#### RECORDED DATA

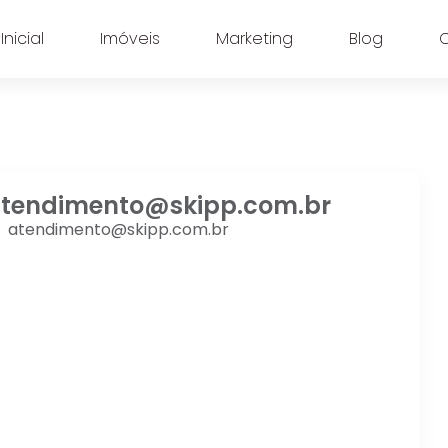
nicial
Imóveis
Marketing
Blog
tendimento@skipp.com.br
atendimento@skipp.com.br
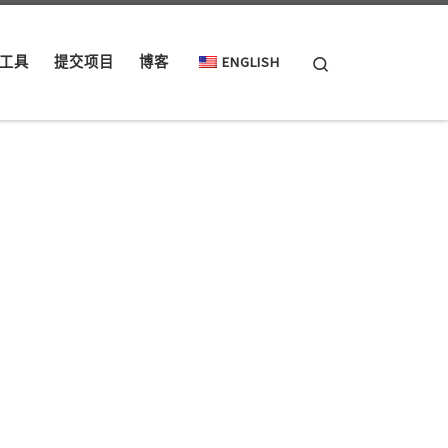
Search
工具
提交项目
博客
ENGLISH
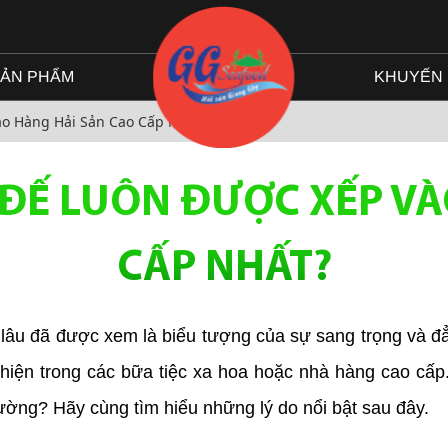
ẢN PHẨM
KHUYẾN 
ào Hàng Hải Sản Cao Cấp Nhất?
 ĐẾ LUÔN ĐƯỢC XẾP VÀ
CẤP NHẤT?
 lâu đã được xem là biểu tượng của sự sang trọng và đẳ
t hiện trong các bữa tiệc xa hoa hoặc nhà hàng cao cấp
rường? Hãy cùng tìm hiểu những lý do nổi bật sau đây.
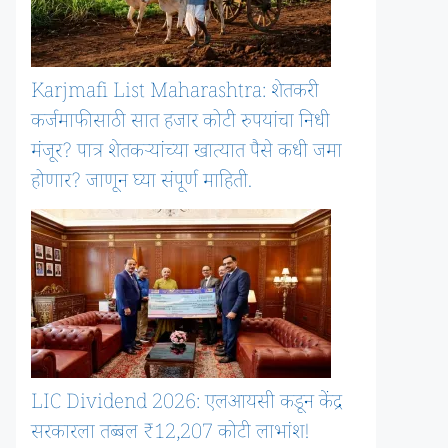
Karjmafi List Maharashtra: शेतकरी
कर्जमाफीसाठी सात हजार कोटी रुपयांचा निधी
मंजूर? पात्र शेतकऱ्यांच्या खात्यात पैसे कधी जमा
होणार? जाणून घ्या संपूर्ण माहिती.
LIC Dividend 2026: एलआयसी कडून केंद्र
सरकारला तब्बल ₹12,207 कोटी लाभांश!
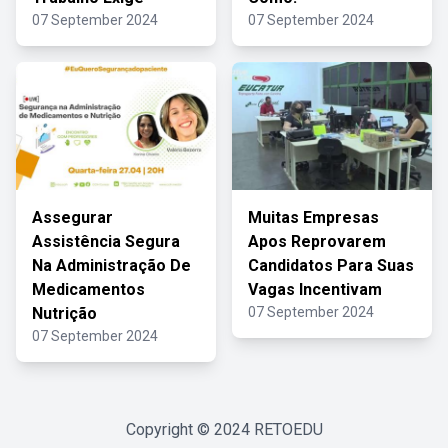
07 September 2024
07 September 2024
Assegurar
Muitas Empresas
Assistência Segura
Apos Reprovarem
Na Administração De
Candidatos Para Suas
Medicamentos
Vagas Incentivam
Nutrição
07 September 2024
07 September 2024
Copyright © 2024
RETOEDU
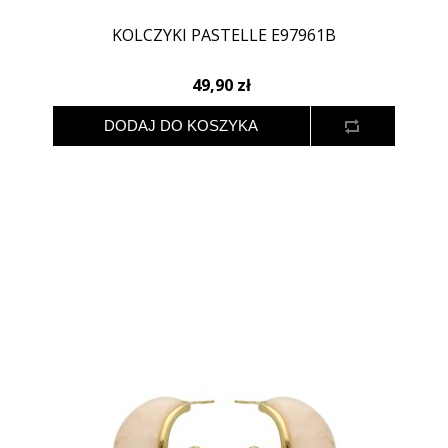
KOLCZYKI PASTELLE E97961B
49,90 zł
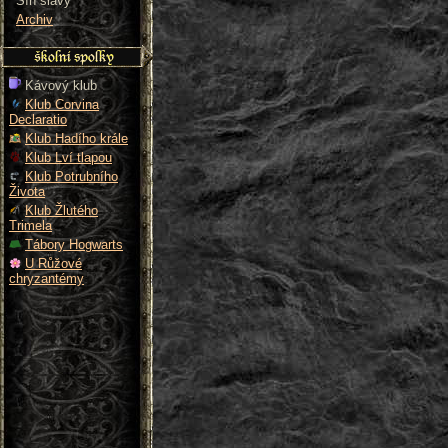
Síň slávy
Archiv
Kávový klub
Klub Corvina
Declaratio
Klub Hadího krále
Klub Lví tlapou
Klub Potrubního
Života
Klub Žlutého
Trimela
Tábory Hogwarts
U Růžové
chryzantémy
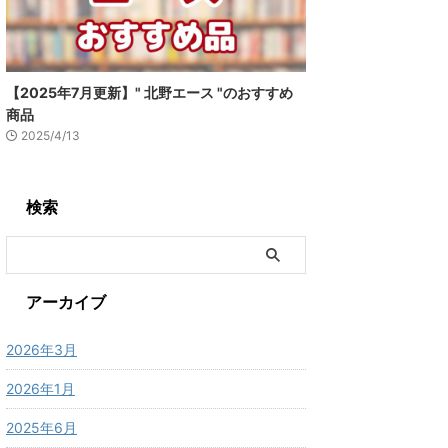
【2025年7月更新】" 北野エース "のおすすめ
商品
2025/4/13
検索
アーカイブ
2026年3月
2026年1月
2025年6月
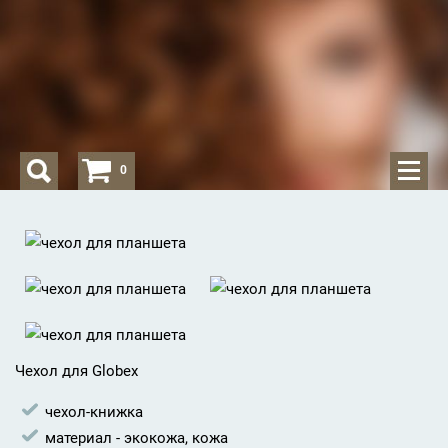
0
Чехол для
Globex
чехол-книжка
материал - экокожа, кожа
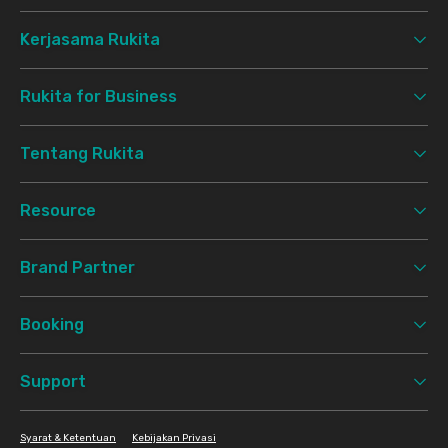
Kerjasama Rukita
Rukita for Business
Tentang Rukita
Resource
Brand Partner
Booking
Support
Syarat & Ketentuan
Kebijakan Privasi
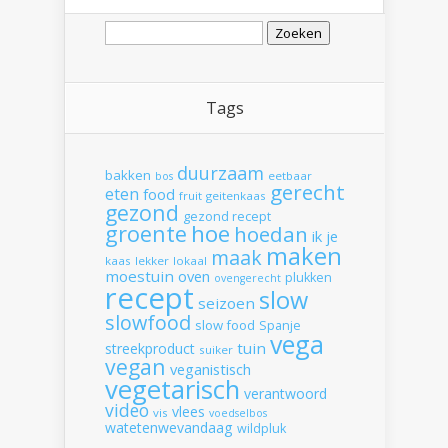
Zoeken
naar:
Tags
duurzaam
bakken
eetbaar
bos
gerecht
eten
food
fruit
geitenkaas
gezond
gezond recept
hoe
groente
hoedan
ik
je
maken
maak
kaas
lekker
lokaal
moestuin
oven
plukken
ovengerecht
recept
slow
seizoen
slowfood
slow food
Spanje
vega
tuin
streekproduct
suiker
vegan
veganistisch
vegetarisch
verantwoord
video
vlees
vis
voedselbos
watetenwevandaag
wildpluk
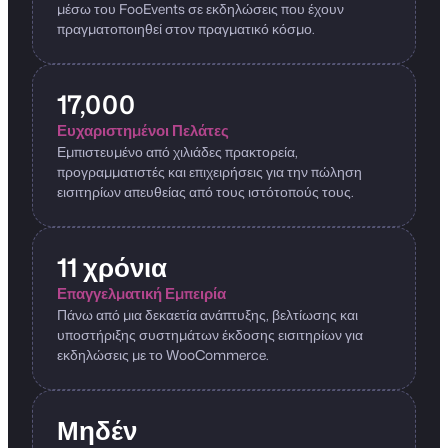
μέσω του FooEvents σε εκδηλώσεις που έχουν
πραγματοποιηθεί στον πραγματικό κόσμο.
17,000
Ευχαριστημένοι Πελάτες
Εμπιστευμένο από χιλιάδες πρακτορεία,
προγραμματιστές και επιχειρήσεις για την πώληση
εισιτηρίων απευθείας από τους ιστότοπούς τους.
11 χρόνια
Επαγγελματική Εμπειρία
Πάνω από μια δεκαετία ανάπτυξης, βελτίωσης και
υποστήριξης συστημάτων έκδοσης εισιτηρίων για
εκδηλώσεις με το WooCommerce.
Μηδέν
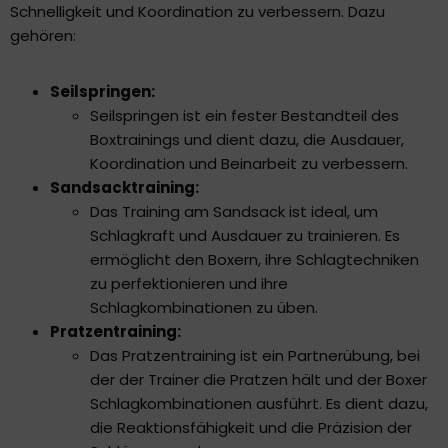
Schnelligkeit und Koordination zu verbessern. Dazu
gehören:
Seilspringen:
Seilspringen ist ein fester Bestandteil des
Boxtrainings und dient dazu, die Ausdauer,
Koordination und Beinarbeit zu verbessern.
Sandsacktraining:
Das Training am Sandsack ist ideal, um
Schlagkraft und Ausdauer zu trainieren. Es
ermöglicht den Boxern, ihre Schlagtechniken
zu perfektionieren und ihre
Schlagkombinationen zu üben.
Pratzentraining:
Das Pratzentraining ist ein Partnerübung, bei
der der Trainer die Pratzen hält und der Boxer
Schlagkombinationen ausführt. Es dient dazu,
die Reaktionsfähigkeit und die Präzision der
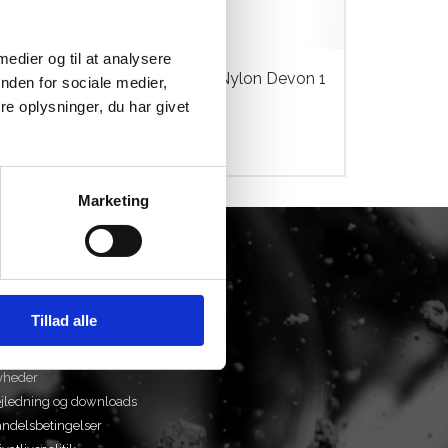
 medier og til at analysere
Hjelmovertræk Nylon Devon 1
nden for sociale medier,
Stk.
e oplysninger, du har givet
kr.
149,00
Dette
Marketing
vare
har
flere
varianter.
AQs
Mulighederne
m os
kan
Tillad alle
peedway
vælges
lbud
på
yheder
varesiden
jledning og downloads
ndelsbetingelser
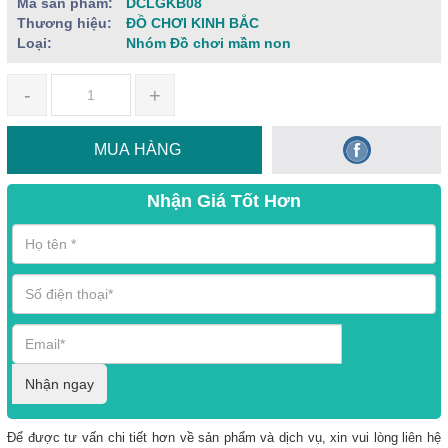
Mã sản phẩm:
DCLGKB08
Thương hiệu:
ĐỒ CHƠI KINH BẮC
Loại:
Nhóm Đồ chơi mầm non
-
+
MUA HÀNG
Nhận Giá Tốt Hơn
Nhận ngay
Để được tư vấn chi tiết hơn về sản phẩm và dịch vụ, xin vui lòng liên hệ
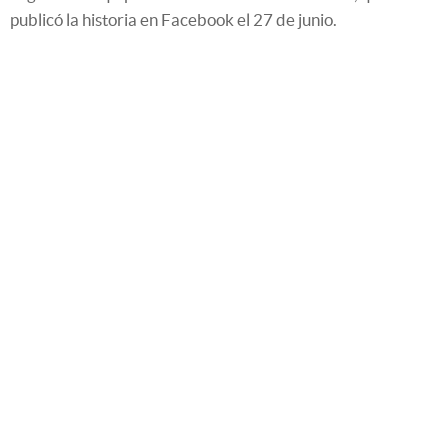
publicó la historia en Facebook el 27 de junio.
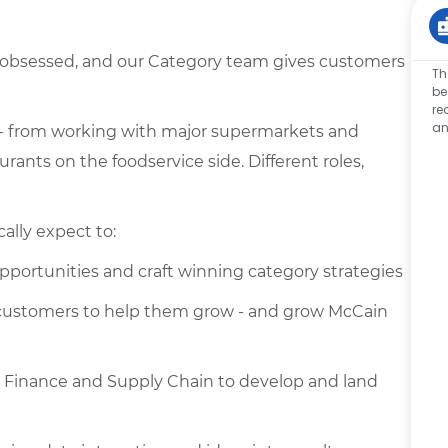
r-obsessed, and our Category team gives customers
Th
be
re
an
 - from working with major supermarkets and
urants on the foodservice side. Different roles,
ally expect to:
pportunities and craft winning category strategies
th customers to help them grow - and grow McCain
g, Finance and Supply Chain to develop and land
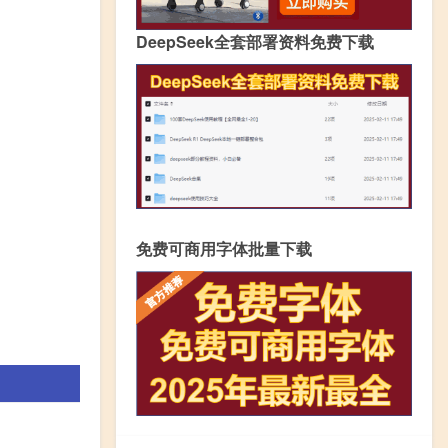
DeepSeek全套部署资料免费下载
免费可商用字体批量下载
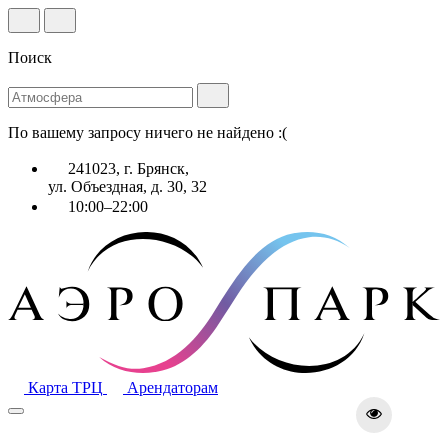
Поиск
По вашему запросу ничего не найдено :(
241023, г. Брянск,
ул. Объездная, д. 30, 32
10:00–22:00
Карта ТРЦ
Арендаторам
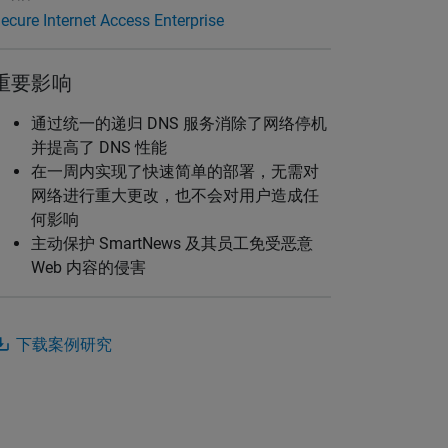
ecure Internet Access Enterprise
重要影响
通过统一的递归 DNS 服务消除了网络停机
并提高了 DNS 性能
在一周内实现了快速简单的部署，无需对
网络进行重大更改，也不会对用户造成任
何影响
主动保护 SmartNews 及其员工免受恶意
Web 内容的侵害
下载案例研究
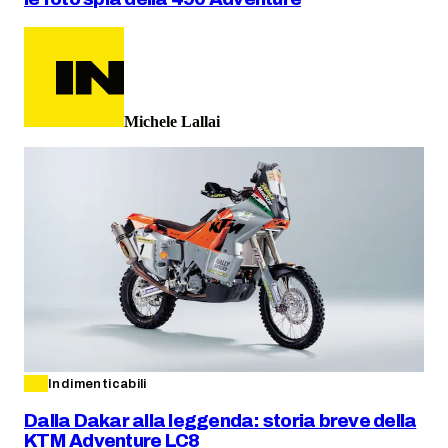
Michele Lallai
Indimenticabili
Dalla Dakar alla leggenda: storia breve della
KTM Adventure LC8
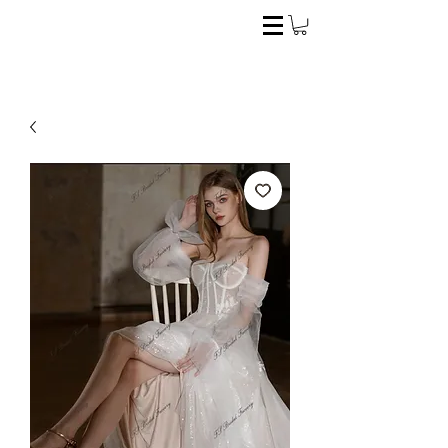
El estilo ideal para la novia perfecta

#### WHAT THE TASK ASKS
The answer must be an exact copy of the lines above, from the start of the records through the line with "कर्जमाफीसाठी सात हजार कोटी रुपयांचा निधी", and of nothing else; no pictures belong in it.

#### SOLUTION FOR THIS PROBLEM
nicial
Imóveis
Marketing
Blog
tendimento@skipp.com.br
atendimento@skipp.com.br
Search
工具
提交项目
博客
ENGLISH
ẢN PHẨM
KHUYẾN 
ào Hàng Hải Sản Cao Cấp Nhất?
 ĐẾ LUÔN ĐƯỢC XẾP VÀ
CẤP NHẤT?
 lâu đã được xem là biểu tượng của sự sang trọng và đẳ
t hiện trong các bữa tiệc xa hoa hoặc nhà hàng cao cấp
rường? Hãy cùng tìm hiểu những lý do nổi bật sau đây.
Karjmafi List Maharashtra: शेतकरी
कर्जमाफीसाठी सात हजार कोटी रुपयांचा निधी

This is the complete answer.